*INPUT MATERIAL*

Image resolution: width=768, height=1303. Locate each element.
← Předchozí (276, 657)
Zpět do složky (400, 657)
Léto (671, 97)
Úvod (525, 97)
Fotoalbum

*THE TASK*
The expected response is the full set of records, reproduced exactly.

*EXERCISE RESPONSE*
Image resolution: width=768, height=1303. Locate each element.
← Předchozí (276, 657)
Zpět do složky (400, 657)
Léto (671, 97)
Úvod (525, 97)
Fotoalbum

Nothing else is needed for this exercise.